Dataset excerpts
______
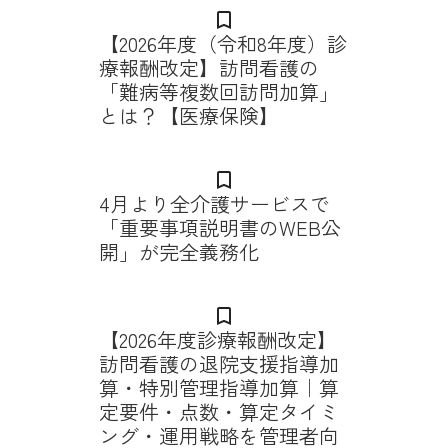
bookmark_border
【2026年度（令和8年度）診
療報酬改定】訪問看護の
「難病等複数回訪問加算」
とは？【医療保険】
bookmark_border
4月より全介護サービスで
「重要事項説明書のWEB公
開」が完全義務化
bookmark_border
【2026年度診療報酬改定】
訪問看護の退院支援指導加
算・特別管理指導加算｜算
定要件・点数・算定タイミ
ング・運用戦略を管理者向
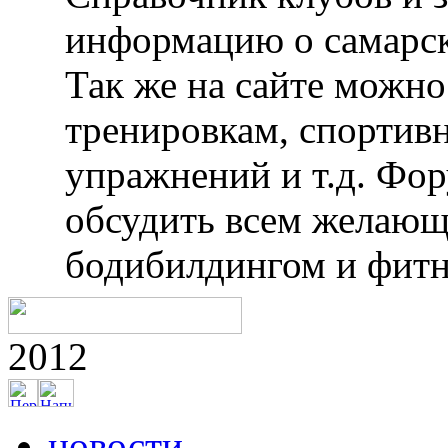
информацию о самарск
Так же на сайте можн
тренировкам, спортив
упражнений и т.д. Фо
обсудить всем желающ
бодибилдингом и фитн
2012
новости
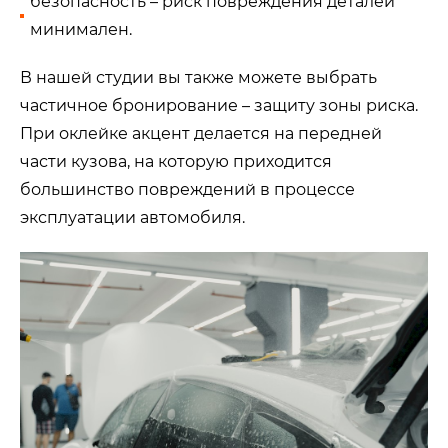
безопасность – риск повреждения деталей
минимален.
В нашей студии вы также можете выбрать
частичное бронирование – защиту зоны риска.
При оклейке акцент делается на передней
части кузова, на которую приходится
большинство повреждений в процессе
эксплуатации автомобиля.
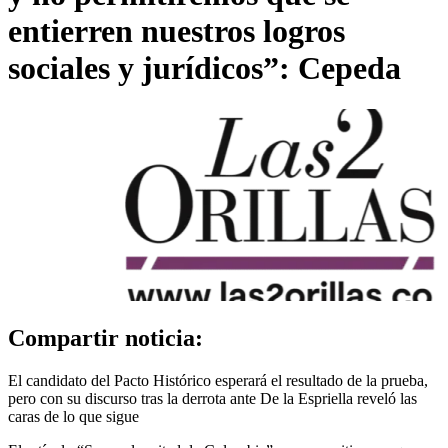
entierren nuestros logros
sociales y jurídicos”: Cepeda
Compartir noticia:
El candidato del Pacto Histórico esperará el resultado de la prueba,
pero con su discurso tras la derrota ante De la Espriella reveló las
caras de lo que sigue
______
### WORK TO BE COMPLETED:
Please restate word for word the lines above, starting with the line that holds "тренировкам, спортив" and ending with the final line of the records, while leaving out pictures.

### RESPONSE BOX:
тренировкам, спортив
упражнений и т.д. Фо
обсудить всем желающ
бодибилдингом и фитн
2012
новости
безопасность – риск повреждения деталей
минимален.
В нашей студии вы также можете выбрать
частичное бронирование – защиту зоны риска.
При оклейке акцент делается на передней
части кузова, на которую приходится
большинство повреждений в процессе
эксплуатации автомобиля.
entierren nuestros logros
sociales y jurídicos”: Cepeda
Compartir noticia:
El candidato del Pacto Histórico esperará el resultado de la prueba,
pero con su discurso tras la derrota ante De la Espriella reveló las
caras de lo que sigue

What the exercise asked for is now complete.